The 270-member Lytton Rancheria Band of Pomo Indians wants to establish a home base, something it has not had since the tribe’s 50-acre rancheria north of Healdsburg was illegally terminated by the federal government in 1958. In the past dozen years, it has used revenues from its East Bay casino to buy up an ever-larger swath of land southwest of Windsor, off Windsor River, Starr and Eastside roads.
That’s where the tribe could build more than 360 homes and a community center on just over 500 acres it hopes to take into federal trust through legislation carried by Rep. Jared Huffman, D-San Rafael. It would add the hotel and a 200,000-case winery if given approval under a future federal environmental review.

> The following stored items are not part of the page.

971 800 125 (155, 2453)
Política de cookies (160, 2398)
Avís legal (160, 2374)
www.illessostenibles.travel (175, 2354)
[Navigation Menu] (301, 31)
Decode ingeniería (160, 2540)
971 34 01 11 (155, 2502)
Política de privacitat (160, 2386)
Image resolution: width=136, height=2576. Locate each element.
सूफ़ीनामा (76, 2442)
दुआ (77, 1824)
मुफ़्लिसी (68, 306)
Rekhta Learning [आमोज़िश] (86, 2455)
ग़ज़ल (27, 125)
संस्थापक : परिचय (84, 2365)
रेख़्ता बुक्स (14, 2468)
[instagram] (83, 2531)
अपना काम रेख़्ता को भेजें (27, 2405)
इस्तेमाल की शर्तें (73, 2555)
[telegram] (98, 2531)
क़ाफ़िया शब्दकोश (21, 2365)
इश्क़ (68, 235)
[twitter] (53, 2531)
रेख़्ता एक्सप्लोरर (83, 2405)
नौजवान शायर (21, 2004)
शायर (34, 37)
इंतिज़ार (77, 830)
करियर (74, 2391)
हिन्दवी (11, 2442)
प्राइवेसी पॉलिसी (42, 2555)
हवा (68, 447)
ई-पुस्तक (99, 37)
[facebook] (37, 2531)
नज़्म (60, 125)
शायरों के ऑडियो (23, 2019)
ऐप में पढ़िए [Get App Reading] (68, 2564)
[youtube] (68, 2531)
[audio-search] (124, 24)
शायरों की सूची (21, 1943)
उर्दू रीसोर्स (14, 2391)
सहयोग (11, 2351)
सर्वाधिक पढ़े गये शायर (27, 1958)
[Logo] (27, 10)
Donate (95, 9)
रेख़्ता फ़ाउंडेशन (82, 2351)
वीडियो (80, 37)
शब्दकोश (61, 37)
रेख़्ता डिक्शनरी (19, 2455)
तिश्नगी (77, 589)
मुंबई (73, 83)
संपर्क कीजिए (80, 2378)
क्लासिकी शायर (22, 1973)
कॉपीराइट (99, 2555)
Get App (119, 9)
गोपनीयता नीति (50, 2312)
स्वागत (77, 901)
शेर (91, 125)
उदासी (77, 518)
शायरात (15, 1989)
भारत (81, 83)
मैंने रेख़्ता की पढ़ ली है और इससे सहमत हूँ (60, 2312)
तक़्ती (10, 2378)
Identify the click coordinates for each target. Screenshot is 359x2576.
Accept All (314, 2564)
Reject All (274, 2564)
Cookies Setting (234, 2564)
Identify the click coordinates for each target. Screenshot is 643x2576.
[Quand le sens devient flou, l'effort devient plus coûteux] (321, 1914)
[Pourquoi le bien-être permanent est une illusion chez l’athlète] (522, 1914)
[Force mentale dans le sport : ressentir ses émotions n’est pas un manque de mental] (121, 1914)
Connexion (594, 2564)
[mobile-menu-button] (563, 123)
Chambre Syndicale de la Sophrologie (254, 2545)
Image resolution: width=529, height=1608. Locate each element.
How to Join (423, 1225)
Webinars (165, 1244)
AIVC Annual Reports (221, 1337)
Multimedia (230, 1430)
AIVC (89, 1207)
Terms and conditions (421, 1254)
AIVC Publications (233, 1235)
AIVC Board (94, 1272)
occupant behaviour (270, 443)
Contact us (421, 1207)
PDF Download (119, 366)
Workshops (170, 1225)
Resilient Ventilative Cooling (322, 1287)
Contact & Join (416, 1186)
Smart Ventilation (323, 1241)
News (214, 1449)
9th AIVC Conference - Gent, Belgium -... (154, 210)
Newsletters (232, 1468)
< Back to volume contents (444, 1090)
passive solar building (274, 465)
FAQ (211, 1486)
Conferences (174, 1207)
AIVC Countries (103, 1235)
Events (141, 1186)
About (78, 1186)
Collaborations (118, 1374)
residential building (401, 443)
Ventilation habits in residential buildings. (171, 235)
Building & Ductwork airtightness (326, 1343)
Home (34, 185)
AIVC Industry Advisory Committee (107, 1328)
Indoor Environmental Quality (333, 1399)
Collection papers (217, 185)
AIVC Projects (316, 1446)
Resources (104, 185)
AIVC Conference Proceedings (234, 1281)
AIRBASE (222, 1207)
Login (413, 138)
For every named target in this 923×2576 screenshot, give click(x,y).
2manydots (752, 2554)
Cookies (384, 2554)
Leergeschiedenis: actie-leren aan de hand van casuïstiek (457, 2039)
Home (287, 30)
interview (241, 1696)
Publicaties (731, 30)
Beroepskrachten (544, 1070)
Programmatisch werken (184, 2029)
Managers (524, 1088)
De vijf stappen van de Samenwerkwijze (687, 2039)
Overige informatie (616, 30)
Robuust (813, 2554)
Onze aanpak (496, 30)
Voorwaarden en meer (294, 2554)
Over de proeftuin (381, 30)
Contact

A separate deal negotiated with Sonoma County would prohibit a new casino on the land while allowing for the prospect of the tribe’s more than doubling the amount of property it holds in trust — to roughly 1,300 acres — making an even bigger part of Windsor’s outskirts exempt from local land-use restrictions.
Lytton tribal officials say their intent is to create a community for themselves and expand their economic ventures beyond gambling.
Creation of a homeland will allow the tribe to continue to govern itself and “to provide for tribal generations to come,” Tribal Chair Marjie Mejia testified in a congressional subcommittee hearing in June.
But project opponents have decried the increasing scope and potential impact of the development plans, which they note would require the destruction of 1,500 trees. The additional commercial development could deplete local water supplies and bring a huge influx of people and cars to the rural area, opponents say.